Draino can also optionally be run in a mode where the nodes are only cordoned, and not drained. This can be achieved by using the --skip-drain
flag.
To prevent situation in which a too large subset of the cluster would be cordoned (waiting for the drain to happen according to schedule), it is possible to define and combine limits that are either global to the cluster or dedicated to a group of nodes. The limit can be set as a count of node of in percentage. Some example:
--max-simultaneous-cordon=80 # No node will be cordon if there are already at least 80 nodes cordon.
--max-simultaneous-cordon=10% # No node will be cordon if this result in having more than 10% of the cluster being cordon.
--max-simultaneous-cordon-for-labels=3,app,shard
# No more then 3 nodes will be cordon for group having same pair of values for label keys `app` and `shard`
--max-simultaneous-cordon-for-labels=20%,app,shard
# No more then 20% of the group of nodes having same pair of values for label keys `app` and `shard` can be cordon
--max-simultaneous-cordon-for-taints=33%,node
# No more then 33% of the group of nodes having same value for taint with key `node` can be cordon
It is possible to set multiple limits, the cordon activity is blocked as soon as at least one of the limit is reached. When some nodes are uncordoned or if they are deleted/replace, this will reopen some slots bellow the limit and some nodes can be cordoned again.

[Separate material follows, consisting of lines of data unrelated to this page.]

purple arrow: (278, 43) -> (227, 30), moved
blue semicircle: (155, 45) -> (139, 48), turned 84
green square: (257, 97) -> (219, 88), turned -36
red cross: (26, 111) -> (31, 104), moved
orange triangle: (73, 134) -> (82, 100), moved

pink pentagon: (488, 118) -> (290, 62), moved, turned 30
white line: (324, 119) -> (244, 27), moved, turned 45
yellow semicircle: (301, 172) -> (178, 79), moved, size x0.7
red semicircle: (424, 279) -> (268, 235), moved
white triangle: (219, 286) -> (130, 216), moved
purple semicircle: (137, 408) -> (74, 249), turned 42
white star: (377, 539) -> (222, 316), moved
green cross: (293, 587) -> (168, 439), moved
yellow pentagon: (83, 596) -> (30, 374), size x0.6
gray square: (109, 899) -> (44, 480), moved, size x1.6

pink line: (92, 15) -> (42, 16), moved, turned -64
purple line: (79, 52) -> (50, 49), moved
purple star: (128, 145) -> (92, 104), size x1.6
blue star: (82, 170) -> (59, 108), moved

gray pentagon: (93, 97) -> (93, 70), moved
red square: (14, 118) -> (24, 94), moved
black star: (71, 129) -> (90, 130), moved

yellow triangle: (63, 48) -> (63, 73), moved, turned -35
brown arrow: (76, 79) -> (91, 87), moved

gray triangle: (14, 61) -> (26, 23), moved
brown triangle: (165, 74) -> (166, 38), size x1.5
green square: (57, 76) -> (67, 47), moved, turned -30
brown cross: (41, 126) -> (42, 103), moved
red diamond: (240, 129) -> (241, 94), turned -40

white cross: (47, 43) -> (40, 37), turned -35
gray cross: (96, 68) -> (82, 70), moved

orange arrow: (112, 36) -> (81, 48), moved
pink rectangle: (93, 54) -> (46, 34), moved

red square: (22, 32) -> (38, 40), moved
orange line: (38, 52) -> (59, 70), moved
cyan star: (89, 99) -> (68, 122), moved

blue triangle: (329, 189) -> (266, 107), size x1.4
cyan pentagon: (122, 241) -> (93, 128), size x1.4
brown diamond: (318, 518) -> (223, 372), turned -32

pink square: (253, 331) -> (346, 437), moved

Draino can take care of deleting the PVs/PVCs associated with the evicted pod. This is interesting especially for pods using the local-storage
storage class. Since the old nodes are not eligible for scheduling, the PVCs/PVs of the pod must be recycled to ensure that the pods can be scheduled on another node.
The list of eligible storage classes must be given to draino at start-up: --storage-class-allows-pv-deletion=local-data
. This flag can be repeated if multiple classes are eligible.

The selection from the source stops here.